Don Fermín no era aficionado a contemplar la noche serena; lo había sido mucho tiempo hacía, en el Seminario, en los Jesuitas y en los primeros años de su vida de sacerdote... cuando estaba delicado y tenía aquellas tristezas y aquellos escrúpulos que le comían el alma. Después la vida le había hecho hombre, había seguido la escuela de su madre... una aldeana que no veía en el campo más que la explotación de la tierra. Aquello que se llamaba en los libros la poesía, se le había muerto a él años atrás; ya lo creo, hacía muchos años.... ¡Las estrellas! ¡qué pocas veces las había mirado con atención desde que era canónigo!... De Pas se detuvo, se descubrió, limpió el sudor de la frente y se quedó mirando a los astros que brillaban sobre su cabeza sumidos en el abismo de lo alto. «Tenía razón Pitágoras; parecía que cantaban». En aquel silencio oía los latidos de la sangre de su cabeza... y también se le figuró oír otro ruido... así como de campanillas que sonasen muy lejos.... ¿Eran ellos? ¿Eran los coches que volvían?
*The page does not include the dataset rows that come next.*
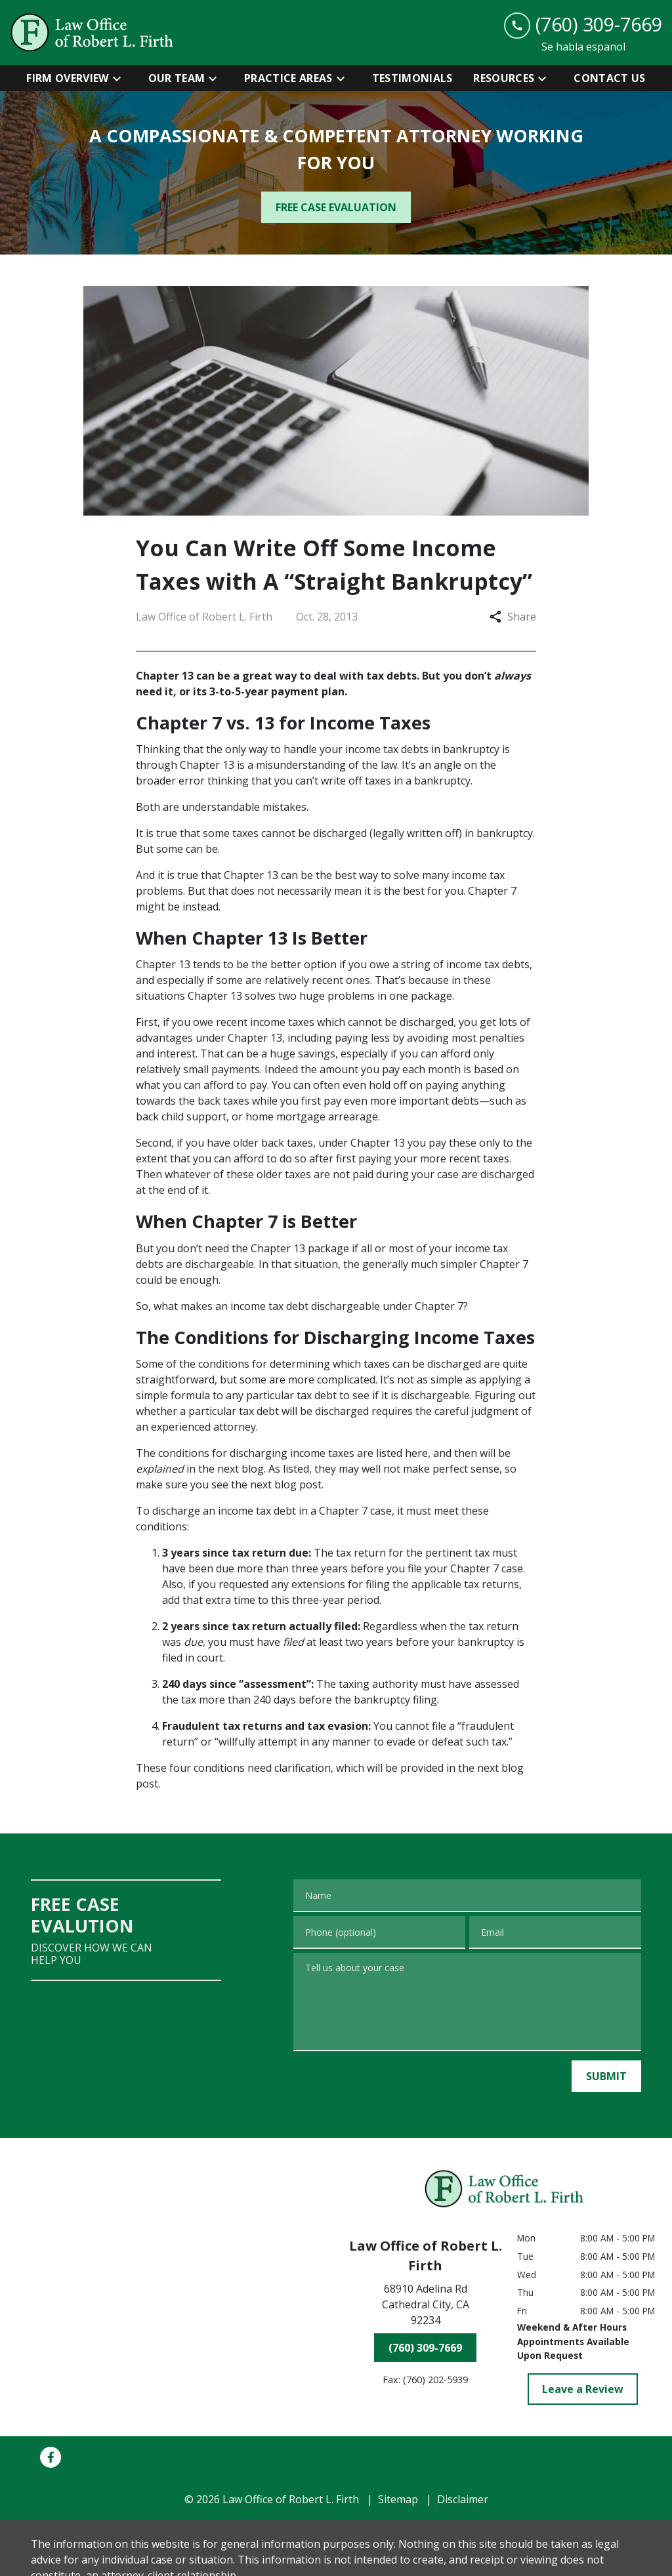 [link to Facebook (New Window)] (50, 2457)
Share (513, 616)
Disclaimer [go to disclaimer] (462, 2499)
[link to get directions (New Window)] (425, 2307)
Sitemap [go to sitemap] (398, 2499)
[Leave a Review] (583, 2389)
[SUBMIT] (606, 2076)
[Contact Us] (609, 78)
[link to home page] (92, 32)
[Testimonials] (412, 78)
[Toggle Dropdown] (121, 78)
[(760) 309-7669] (425, 2347)
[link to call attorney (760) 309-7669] (583, 24)
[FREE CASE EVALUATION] (336, 207) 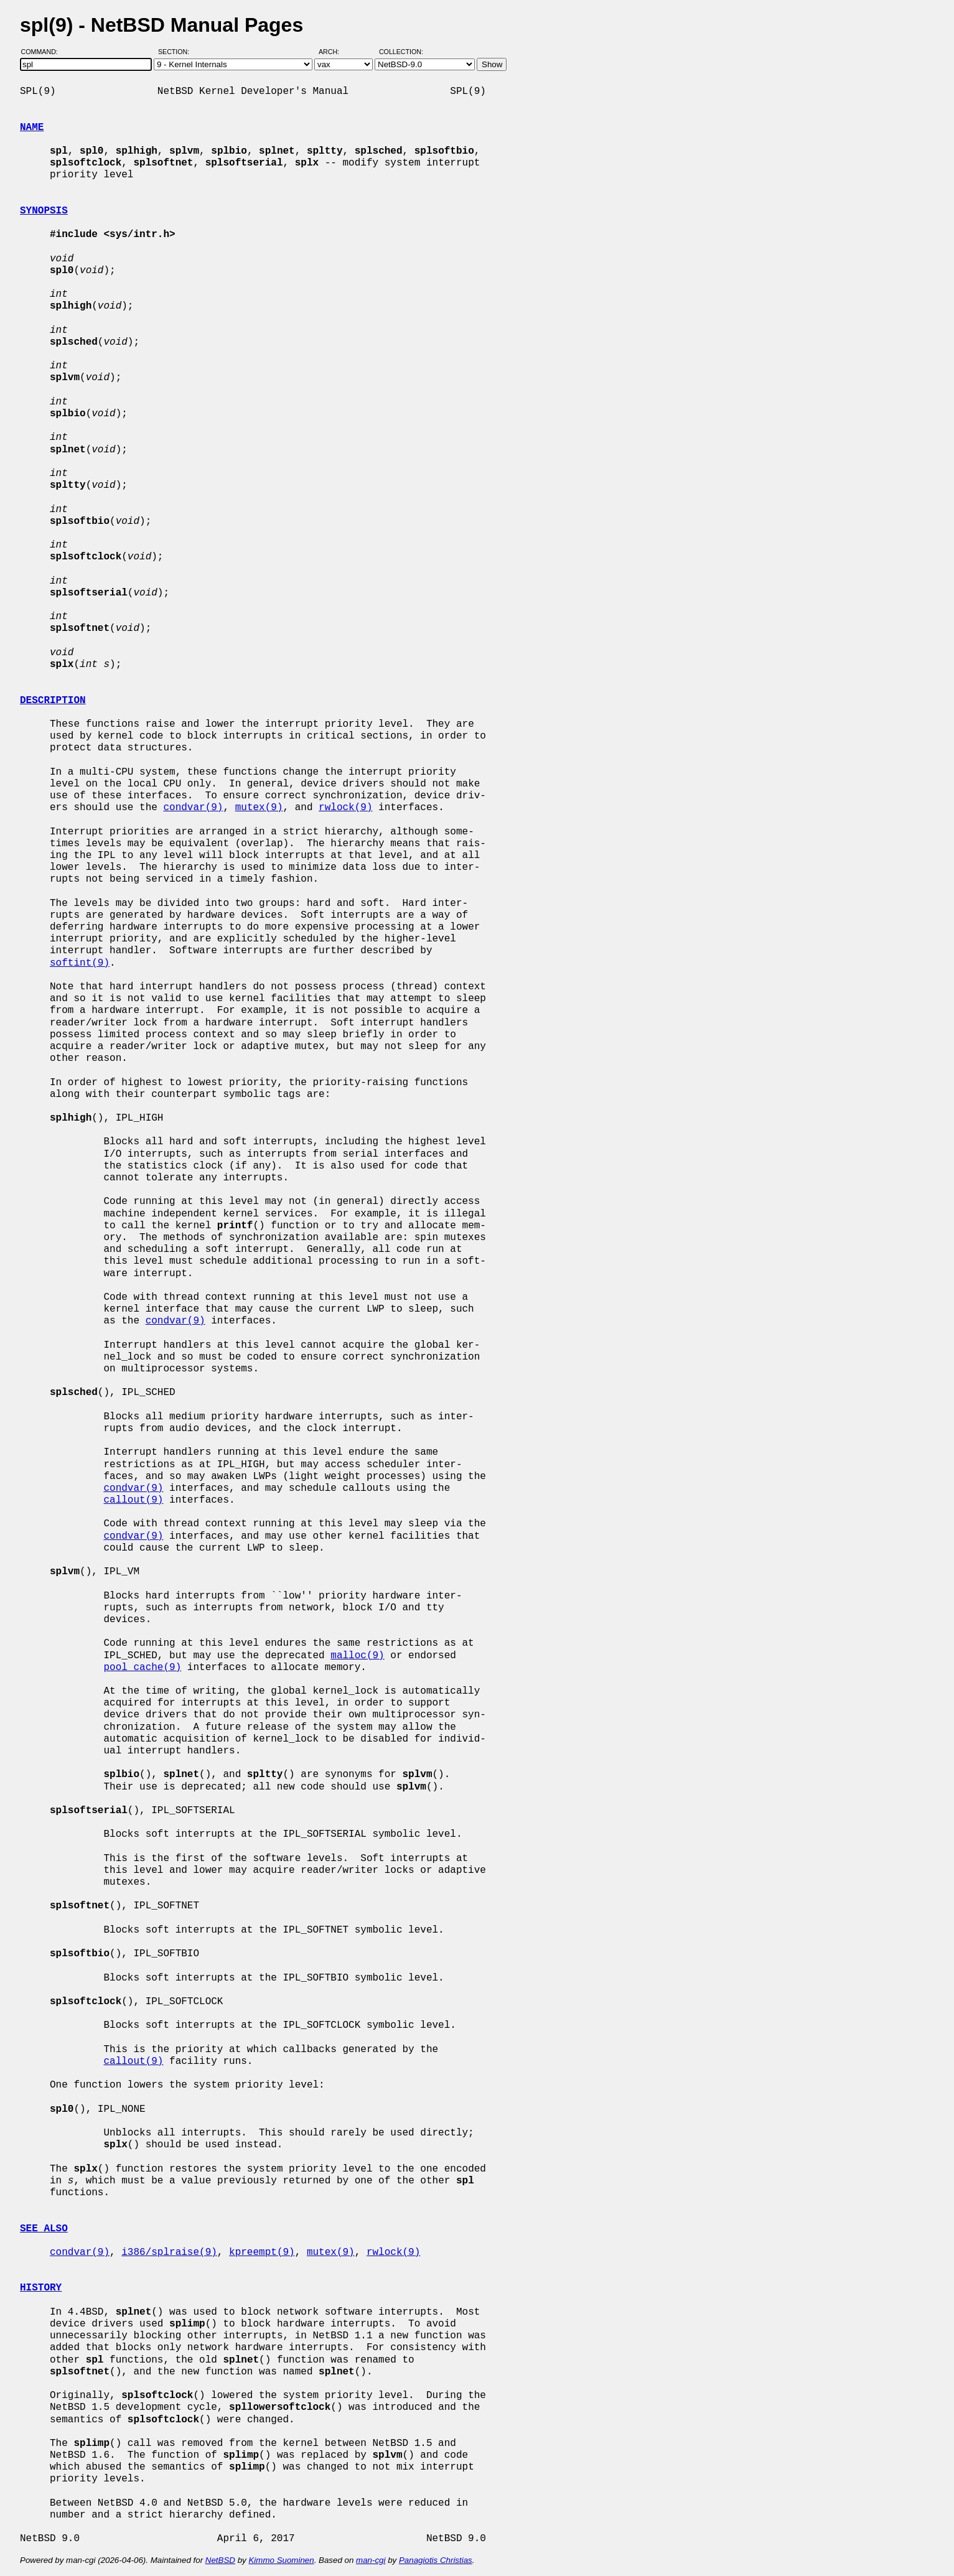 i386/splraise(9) (169, 2252)
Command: (43, 51)
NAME (32, 127)
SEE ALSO (44, 2229)
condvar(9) (193, 807)
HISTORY (41, 2288)
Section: (176, 51)
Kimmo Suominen (281, 2560)
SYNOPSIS (44, 211)
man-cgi (370, 2560)
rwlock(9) (345, 807)
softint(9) (80, 963)
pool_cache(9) (142, 1667)
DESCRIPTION (53, 700)
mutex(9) (259, 807)
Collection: (401, 51)
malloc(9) (357, 1656)
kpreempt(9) (262, 2252)
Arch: (334, 51)
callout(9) (133, 1500)
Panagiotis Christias (435, 2560)
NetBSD (220, 2560) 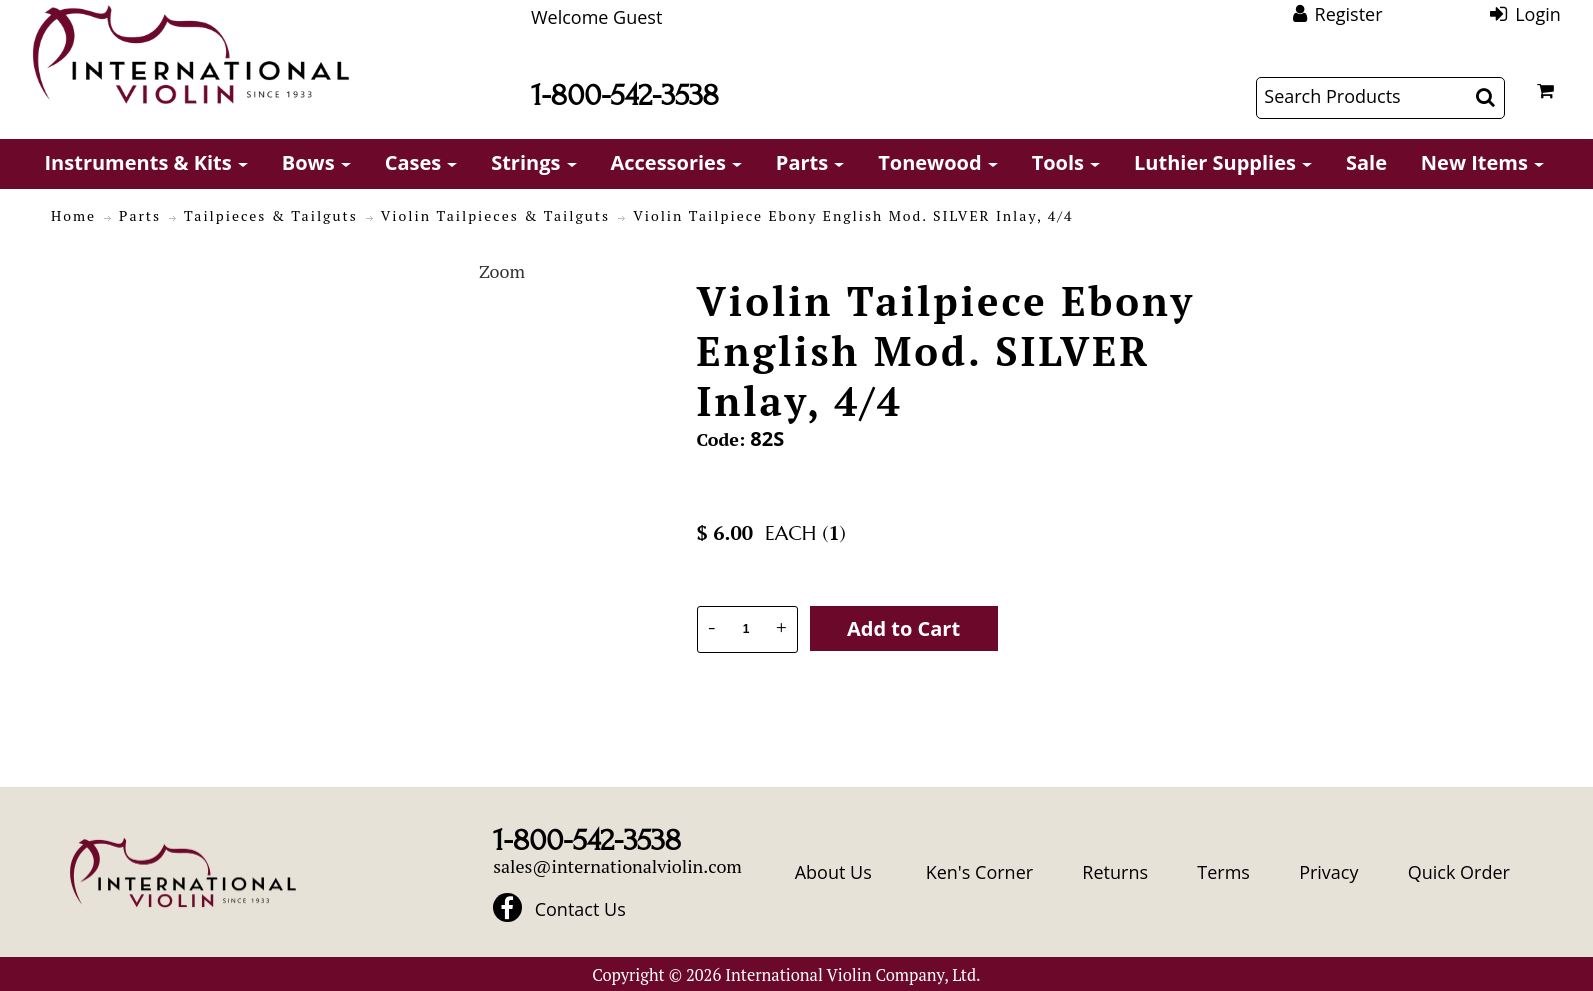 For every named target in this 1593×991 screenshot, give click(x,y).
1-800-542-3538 (625, 95)
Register (1349, 14)
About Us (833, 872)
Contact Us (580, 910)
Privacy (1328, 872)
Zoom (502, 271)
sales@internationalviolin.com (617, 866)
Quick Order (1459, 872)
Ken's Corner (979, 872)
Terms (1223, 872)
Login (1538, 14)
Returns (1115, 872)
La carretela no llevaba cascabeles, pero los caballos de la Góndola sí... ¿O serían cigarras, grillos... ranas... cualquier cosa de las que cantan en el campo acompañando el silencio de la noche?... No... no; eran cascabeles, ahora estaba seguro... ya sonaban más cerca, con cierto compás... cada vez más cerca.

—¡Deben de ser ellos! ¡qué tarde!—dijo en voz alta, acercándose a la cuneta de la carretera, a la sombra de un farol de los del paseo.

Esperó algunos minutos, con la cabeza tendida en dirección del Vivero, espiando todos los ruidos.... Vio dos luces entre la obscuridad lejana, después cuatro... eran ellos, los dos coches.... El ruido rítmico de los cascabeles se hizo claro, estridente; a veces se mezclaban con él otros que parecían gritos, fragmentos de canciones.

—«¡Qué locos, vienen cantando!».

Ya se oía el rumor sordo y como subterráneo de las ruedas... el aliento fogoso de los caballos cansados... y, por fin, la voz chillona de Ripamilán.... Ahora callaban los del coche grande. La carretela iba a pasar junto al Magistral, que se apretó a la columna de hierro, para no ser visto. Pasó la carretela a trote largo. De Pas se hizo todo ojos. En el lugar de Ripamilán vio a don Víctor de Quintanar, y en el de la Regenta a Ripamilán; sí, los vio perfectamente. ¡No venía la Regenta en el coche abierto! ¡Venía con los otros! ¡Y al marido le habían echado a la carretela con el canónigo, la Marquesa y doña Petronila!... Luego don Álvaro y ella venían juntos... ¡y acaso venían todos borrachos, por lo menos alegres!